(Records excerpted from a collection)
▼▼▼

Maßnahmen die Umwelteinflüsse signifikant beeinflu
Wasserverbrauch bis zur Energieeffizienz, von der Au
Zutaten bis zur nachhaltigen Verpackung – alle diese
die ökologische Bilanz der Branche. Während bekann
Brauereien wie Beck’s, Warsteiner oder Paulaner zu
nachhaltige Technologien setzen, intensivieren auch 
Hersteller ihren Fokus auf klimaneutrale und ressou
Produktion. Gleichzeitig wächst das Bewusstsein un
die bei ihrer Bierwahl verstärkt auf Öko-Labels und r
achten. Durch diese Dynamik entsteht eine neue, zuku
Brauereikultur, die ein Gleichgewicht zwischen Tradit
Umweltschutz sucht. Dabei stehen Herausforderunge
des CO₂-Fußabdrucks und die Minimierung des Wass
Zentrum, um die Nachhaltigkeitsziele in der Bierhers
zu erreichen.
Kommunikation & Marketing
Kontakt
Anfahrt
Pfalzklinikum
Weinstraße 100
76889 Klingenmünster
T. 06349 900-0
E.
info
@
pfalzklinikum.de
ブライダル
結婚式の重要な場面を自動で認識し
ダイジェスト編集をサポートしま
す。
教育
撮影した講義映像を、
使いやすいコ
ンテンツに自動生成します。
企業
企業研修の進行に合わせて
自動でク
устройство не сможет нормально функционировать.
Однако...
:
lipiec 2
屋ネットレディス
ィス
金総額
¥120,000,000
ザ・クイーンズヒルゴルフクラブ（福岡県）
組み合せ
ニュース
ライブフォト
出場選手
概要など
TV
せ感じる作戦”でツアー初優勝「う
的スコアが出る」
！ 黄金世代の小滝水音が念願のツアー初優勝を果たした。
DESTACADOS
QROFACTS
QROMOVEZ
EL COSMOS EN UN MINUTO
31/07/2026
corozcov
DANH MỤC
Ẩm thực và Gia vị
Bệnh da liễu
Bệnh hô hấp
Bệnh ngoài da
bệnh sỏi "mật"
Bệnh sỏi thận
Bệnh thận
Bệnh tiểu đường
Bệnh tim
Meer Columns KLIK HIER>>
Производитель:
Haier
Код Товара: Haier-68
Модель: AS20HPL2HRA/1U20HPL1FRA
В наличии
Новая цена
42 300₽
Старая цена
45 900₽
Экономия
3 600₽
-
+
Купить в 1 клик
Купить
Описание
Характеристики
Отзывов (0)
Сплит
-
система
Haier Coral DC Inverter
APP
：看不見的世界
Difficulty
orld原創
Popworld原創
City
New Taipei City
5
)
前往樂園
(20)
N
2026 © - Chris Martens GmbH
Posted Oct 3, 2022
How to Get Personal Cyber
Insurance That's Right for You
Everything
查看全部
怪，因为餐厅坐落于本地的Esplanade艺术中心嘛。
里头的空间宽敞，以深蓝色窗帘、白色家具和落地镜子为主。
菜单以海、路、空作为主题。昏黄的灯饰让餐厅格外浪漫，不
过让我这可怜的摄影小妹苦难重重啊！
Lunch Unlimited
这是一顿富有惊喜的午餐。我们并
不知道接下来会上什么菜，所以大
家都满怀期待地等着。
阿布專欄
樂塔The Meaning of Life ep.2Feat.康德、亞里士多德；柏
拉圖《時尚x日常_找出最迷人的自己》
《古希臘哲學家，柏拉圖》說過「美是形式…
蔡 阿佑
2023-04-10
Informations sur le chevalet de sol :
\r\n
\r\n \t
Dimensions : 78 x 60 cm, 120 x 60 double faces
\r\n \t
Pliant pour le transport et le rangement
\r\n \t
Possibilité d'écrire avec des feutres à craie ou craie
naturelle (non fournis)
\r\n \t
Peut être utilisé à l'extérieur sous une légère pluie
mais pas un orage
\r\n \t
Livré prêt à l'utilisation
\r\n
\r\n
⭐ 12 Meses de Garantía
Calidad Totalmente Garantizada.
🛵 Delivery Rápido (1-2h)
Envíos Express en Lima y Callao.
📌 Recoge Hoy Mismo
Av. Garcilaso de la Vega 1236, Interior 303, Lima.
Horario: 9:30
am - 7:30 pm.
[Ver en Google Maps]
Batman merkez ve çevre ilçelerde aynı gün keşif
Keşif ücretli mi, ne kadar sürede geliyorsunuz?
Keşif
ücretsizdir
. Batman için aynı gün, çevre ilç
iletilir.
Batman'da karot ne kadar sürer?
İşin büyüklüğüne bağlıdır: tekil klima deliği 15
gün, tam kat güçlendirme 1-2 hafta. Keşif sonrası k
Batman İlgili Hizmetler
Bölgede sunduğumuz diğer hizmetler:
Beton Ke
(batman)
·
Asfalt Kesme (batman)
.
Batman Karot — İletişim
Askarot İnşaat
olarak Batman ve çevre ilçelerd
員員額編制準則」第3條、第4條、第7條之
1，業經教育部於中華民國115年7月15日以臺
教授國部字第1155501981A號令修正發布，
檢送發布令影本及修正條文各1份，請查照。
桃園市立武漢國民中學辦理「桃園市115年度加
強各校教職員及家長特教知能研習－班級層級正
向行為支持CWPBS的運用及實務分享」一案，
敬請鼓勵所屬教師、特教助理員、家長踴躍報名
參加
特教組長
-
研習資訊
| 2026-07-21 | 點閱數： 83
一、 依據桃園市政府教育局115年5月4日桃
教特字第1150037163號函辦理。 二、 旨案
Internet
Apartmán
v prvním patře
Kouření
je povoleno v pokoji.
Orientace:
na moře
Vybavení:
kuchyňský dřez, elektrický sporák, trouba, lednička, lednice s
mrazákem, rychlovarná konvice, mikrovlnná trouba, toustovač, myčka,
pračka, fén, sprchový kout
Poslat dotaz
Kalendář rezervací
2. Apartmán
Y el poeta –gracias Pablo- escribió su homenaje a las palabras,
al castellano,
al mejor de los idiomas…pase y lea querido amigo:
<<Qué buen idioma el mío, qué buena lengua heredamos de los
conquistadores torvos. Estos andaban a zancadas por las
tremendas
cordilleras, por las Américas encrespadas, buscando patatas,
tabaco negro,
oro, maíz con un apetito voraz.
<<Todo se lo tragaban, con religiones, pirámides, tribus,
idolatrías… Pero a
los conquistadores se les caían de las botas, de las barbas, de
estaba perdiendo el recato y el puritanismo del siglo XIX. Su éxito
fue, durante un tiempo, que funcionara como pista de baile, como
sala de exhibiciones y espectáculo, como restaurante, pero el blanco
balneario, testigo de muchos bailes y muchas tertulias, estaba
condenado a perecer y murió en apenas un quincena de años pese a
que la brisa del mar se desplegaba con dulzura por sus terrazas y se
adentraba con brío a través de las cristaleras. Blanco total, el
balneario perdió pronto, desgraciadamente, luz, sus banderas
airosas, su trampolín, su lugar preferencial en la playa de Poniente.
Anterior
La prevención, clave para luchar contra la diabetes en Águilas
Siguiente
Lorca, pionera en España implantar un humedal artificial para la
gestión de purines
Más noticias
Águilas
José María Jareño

▲▲▲

TASK ITEM ▸
Output exactly the leading lines of the data, up to and including the line marked by "76889 Klingenmünster".

RESULT FOR THIS TASK ▸
Maßnahmen die Umwelteinflüsse signifikant beeinflu
Wasserverbrauch bis zur Energieeffizienz, von der Au
Zutaten bis zur nachhaltigen Verpackung – alle diese
die ökologische Bilanz der Branche. Während bekann
Brauereien wie Beck’s, Warsteiner oder Paulaner zu
nachhaltige Technologien setzen, intensivieren auch 
Hersteller ihren Fokus auf klimaneutrale und ressou
Produktion. Gleichzeitig wächst das Bewusstsein un
die bei ihrer Bierwahl verstärkt auf Öko-Labels und r
achten. Durch diese Dynamik entsteht eine neue, zuku
Brauereikultur, die ein Gleichgewicht zwischen Tradit
Umweltschutz sucht. Dabei stehen Herausforderunge
des CO₂-Fußabdrucks und die Minimierung des Wass
Zentrum, um die Nachhaltigkeitsziele in der Bierhers
zu erreichen.
Kommunikation & Marketing
Kontakt
Anfahrt
Pfalzklinikum
Weinstraße 100
76889 Klingenmünster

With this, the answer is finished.